PayPal founder sets up Affirm mobile payments

Max Levchin, who co-founded PayPal, has launched a rival payments company, Affirm. The aim is to speed up mobile smartphone payments and to enable buyers to complete transactions in just two taps.

Buying with Affirm

Affirm-FlowWhen you check out on an Affirm merchants website you’ll see the Affirm button in the checkout flow. Log in with Facebook and accept the Affirm application and Affirm will gather a small amount of basic information from Facebook to prevent fraud and expedite the purchase process. This is a one time step which you won’t need to do for future purchases. Then once you’ve reviewed your purchase just tap to complete your purchase.

Once you’ve completed your payment you’ll be returned to the merchant site to see confirmation details and get a confirmation text and email from Affirm. There are no consumer fees – they’re settled by the merchant.

Paying your Affirm account

The downside is that you then have 30 days to settle up with Affirm and will have another online account to manage so it works a bit like a charge card. You can clear your account with credit cards, bank transfers or even paper (which strikes me as a little bit dated for a brand new technology based payments company).

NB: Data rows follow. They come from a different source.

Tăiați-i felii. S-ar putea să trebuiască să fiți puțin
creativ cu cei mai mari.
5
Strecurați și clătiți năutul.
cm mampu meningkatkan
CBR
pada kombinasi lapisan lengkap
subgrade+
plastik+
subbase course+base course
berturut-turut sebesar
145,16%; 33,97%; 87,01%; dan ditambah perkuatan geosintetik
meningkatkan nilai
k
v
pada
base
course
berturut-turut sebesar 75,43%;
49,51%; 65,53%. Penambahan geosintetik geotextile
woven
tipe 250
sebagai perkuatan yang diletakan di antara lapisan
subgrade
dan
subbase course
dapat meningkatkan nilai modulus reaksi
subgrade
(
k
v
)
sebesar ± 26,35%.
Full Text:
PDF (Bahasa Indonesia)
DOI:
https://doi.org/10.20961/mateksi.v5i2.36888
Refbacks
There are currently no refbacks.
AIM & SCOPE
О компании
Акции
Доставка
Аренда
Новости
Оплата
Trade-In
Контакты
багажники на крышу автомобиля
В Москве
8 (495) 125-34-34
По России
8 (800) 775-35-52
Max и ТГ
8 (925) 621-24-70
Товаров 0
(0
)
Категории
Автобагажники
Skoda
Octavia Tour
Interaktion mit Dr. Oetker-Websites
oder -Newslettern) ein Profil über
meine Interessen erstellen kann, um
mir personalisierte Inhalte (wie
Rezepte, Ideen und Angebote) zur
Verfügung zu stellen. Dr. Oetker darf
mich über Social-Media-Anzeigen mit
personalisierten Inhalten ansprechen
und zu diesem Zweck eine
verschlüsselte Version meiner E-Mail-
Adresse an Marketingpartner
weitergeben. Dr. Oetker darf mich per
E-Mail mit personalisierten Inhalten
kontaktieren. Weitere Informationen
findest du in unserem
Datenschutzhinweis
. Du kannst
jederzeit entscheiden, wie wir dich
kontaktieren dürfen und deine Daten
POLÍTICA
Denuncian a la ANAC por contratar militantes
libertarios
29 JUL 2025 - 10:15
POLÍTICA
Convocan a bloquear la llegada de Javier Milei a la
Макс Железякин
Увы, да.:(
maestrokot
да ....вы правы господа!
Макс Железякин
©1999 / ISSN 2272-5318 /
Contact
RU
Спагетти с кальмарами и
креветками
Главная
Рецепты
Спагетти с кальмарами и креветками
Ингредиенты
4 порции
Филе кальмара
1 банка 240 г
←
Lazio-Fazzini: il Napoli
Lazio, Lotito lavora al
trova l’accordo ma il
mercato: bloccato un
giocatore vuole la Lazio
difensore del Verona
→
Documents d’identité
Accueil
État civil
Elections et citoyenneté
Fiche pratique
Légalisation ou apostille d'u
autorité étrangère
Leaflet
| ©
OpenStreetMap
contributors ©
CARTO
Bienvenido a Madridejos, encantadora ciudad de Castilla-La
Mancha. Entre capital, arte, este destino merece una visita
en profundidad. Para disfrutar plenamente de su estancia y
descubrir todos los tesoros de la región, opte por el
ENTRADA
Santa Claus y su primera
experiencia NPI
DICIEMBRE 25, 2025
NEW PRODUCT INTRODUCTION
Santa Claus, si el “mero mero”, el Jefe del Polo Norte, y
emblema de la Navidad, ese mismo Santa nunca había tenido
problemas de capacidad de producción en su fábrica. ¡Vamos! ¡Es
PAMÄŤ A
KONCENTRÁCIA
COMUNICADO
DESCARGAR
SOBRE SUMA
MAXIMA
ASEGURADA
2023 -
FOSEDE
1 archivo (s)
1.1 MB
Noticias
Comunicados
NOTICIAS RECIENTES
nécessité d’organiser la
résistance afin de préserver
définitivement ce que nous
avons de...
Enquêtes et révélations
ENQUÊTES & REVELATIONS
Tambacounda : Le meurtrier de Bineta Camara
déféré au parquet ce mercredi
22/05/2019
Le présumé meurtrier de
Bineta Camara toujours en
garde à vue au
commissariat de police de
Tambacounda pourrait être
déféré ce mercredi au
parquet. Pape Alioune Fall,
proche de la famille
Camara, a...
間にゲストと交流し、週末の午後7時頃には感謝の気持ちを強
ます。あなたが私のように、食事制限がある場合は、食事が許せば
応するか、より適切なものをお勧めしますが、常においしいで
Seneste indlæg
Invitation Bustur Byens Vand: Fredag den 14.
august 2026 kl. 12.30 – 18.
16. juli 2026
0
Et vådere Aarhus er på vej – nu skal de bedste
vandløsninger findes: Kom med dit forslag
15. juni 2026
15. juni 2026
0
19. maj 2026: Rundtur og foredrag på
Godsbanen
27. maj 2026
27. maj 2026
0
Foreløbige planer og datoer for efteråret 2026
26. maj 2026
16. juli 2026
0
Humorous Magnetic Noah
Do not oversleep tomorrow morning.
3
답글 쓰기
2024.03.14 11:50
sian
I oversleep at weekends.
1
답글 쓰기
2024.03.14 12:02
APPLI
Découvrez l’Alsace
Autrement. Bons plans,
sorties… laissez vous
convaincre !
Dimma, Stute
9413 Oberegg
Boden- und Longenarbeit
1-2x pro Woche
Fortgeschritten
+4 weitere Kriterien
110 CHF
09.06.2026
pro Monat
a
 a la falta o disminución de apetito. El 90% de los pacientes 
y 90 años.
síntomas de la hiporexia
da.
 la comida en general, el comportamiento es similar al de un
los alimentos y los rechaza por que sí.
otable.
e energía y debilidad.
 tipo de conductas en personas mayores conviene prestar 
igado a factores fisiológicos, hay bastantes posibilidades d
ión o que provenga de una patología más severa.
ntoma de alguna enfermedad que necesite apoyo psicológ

Unsurprisingly there’s no mention of settling your Affirm account from your PayPal balance, that’s probably unlikely to become an Affirm feature.

Personal Information

The part I’ve not quite figured out yet is how the merchant will get my delivery address details, or how I can select to have a purchase delivered to work instead of home if that’s more convenient for me.

Currently Affirm say that Facebook is the only way to log in, although they’ll be adding new partners. Facebook certainly don’t have my home address, not to mention that I might want to save alternative delivery addresses as well. If I have to enter addresses at checkout that’s probably more friction than simply paying with PayPal.

Buyer Protection – None!

More worryingly there’s no buyer protection with Affirm, they say “At Affirm, we only handle the payment of your purchase. Since we don’t have any control over the product or service you purchased, please contact the merchant from which you made the purchase” and “To cancel an order you’ve placed, please contact the merchant you made the purchase from. They will be happy to help you”. Experience tells me that whilst most merchants are happy to help, I’d rather have back up from my payment provider for those that are not.

Affirm may need to rethink washing their hands of post sales disputes, otherwise they’re likely to find a lot of unpaid accounts when consumer are unhappy with goods that don’t arrive or services that aren’t delivered.

Will it catch on?

Payments are definitely too hard, but balancing security against ease of use is never an easy process. On balance I’m not sure I want to trust Facebook credentials as a payment method, if you do just don’t ever lose your mobile smartphone.

In reality though today’s younger consumers don’t really care as much about security, they’re used to tapping away on their mobile apps and happily leach their personal information all over the net. The next generation of internauts will probably not even give a passing thought to security and will embrace a two tap checkout as soon as it’s offered.